Ga direct naar de content

Geen divergentie in productiviteit van koplopers en volgers in Nederland

Geplaatst als type:
Gepubliceerd om: juni 28 2018

De productiviteitsgroei vertraagt al jaren in veel hoogontwikkelde economieën. Een vaak genoemde reden daarvoor is een verslechterende verspreiding van kennis van de best presterende bedrijven naar de rest toe. De OESO berekent dat het gat tussen de totale factorproductiviteit van koplopers en volgers tussen 2001 en 2012 met 13,6 procent is vergroot voor zestien OESO-landen. Is dit voor Nederland dus ook het geval?

In het kort

– Er zijn in Nederland geen aanwijzingen dat de productiviteitsontwikkelingen van koplopers en volgers uit elkaar lopen.

– Anders dan de OESO nemen wij ook kleine bedrijven mee en ontstaat er een representatiever beeld van de productiviteit.

– Kleine bedrijven kennen een ­dynamischer groeipatroon dan grote bedrijven en dragen ook flink bij aan de productiviteit.

In veel industrielanden vertraagt de ­structurele productiviteitsgroei. Bij het zoeken naar de ­oorzaken van deze vertraging vindt de OESO een toenemende divergentie tussen de bedrijven die koplopers zijn en de volgers. De productiviteit van de koplopers neemt namelijk wel toe, maar de ­volgers halen hun achterstand niet in (Andrews et al., 2015; 2016; ­Berlingieri et al., 2017). De productiviteitsvertraging wordt toegeschreven aan een verslechterende spreiding van de kennis en technologieën van koplopers naar de andere bedrijven toe, maar ook aan de misallocatie van kapitaal (Gopinath et al., 2017).

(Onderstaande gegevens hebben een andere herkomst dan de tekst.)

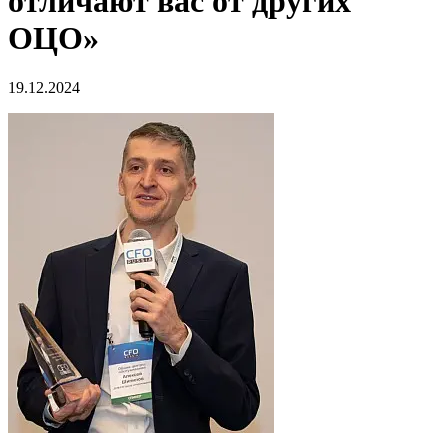
отличают вас от других
ОЦО»
19.12.2024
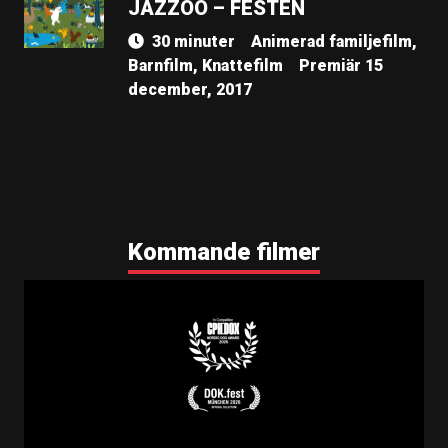
JAZZOO – FESTEN
30 minuter
Animerad familjefilm,
Barnfilm, Knattefilm
Premiär 15
december, 2017
Kommande filmer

Het gat in arbeidsproductiviteit dat de OESO meet tussen koplopers en volgers is met 12,8 procent gegroeid tussen 2001 en 2012, en met 13,6 procent voor totale ­factorproductiviteit (Berlingieri et al., 2017). Voor haar meting kijkt de OESO naar zestien landen, waaronder Nederland. Echter, de Nederlandse data waarop de OESO haar conclusies baseert, zijn zeer beperkt, en kleine bedrijven zijn er niet goed in vertegenwoordigd. We herhalen daarom het onderzoek van de OESO voor Nederland met een meer representatieve dataset, waarin ook kleine ­bedrijven goed vertegenwoordigd zijn.

iStock/erhui1979

Data en methode

Wij combineren de gegevens van individuele bedrijven en werknemers uit het Algemeen Bedrijven Register (ABR), de Statistiek Financiën van niet-financiële ondernemingen (NFO) en de Polisbus van het CBS. De ­samengevoegde microdataset volgt in totaal 401.403 ondernemingen ­tussen 2006 en 2015 en wordt beschreven in Van Heuvelen et al. (2018).

Voor deze bedrijven berekenen we de arbeidsproducti­viteit, dat is de reële toegevoegde waarde per gewerkt uur, en de totale factorproductiviteit (TFP), dat is de reële toegevoegde waarde per gewerkt uur gecorrigeerd voor de inzet van kapitaal in de productie. Er zijn verschillende manieren om de TFP te schatten, maar in navolging van Andrews et al. (2016) schatten wij de TFP met behulp van de zogenaamde Wooldridge-variant van de proxy-­methoden (Wooldridge, 2009). De gerapporteerde resultaten veranderen niet als er een andere schattingsmethode wordt gebruikt.

We rapporteren de productiviteit van de koplopers en de volgers, waarbij de koplopers de tien procent productiefste bedrijven zijn en de volgers de overige negentig procent. Omdat er veel volatiliteit en ruis in de gegevens zit, middelen we de productiviteit gedurende twee opeenvolgende jaren.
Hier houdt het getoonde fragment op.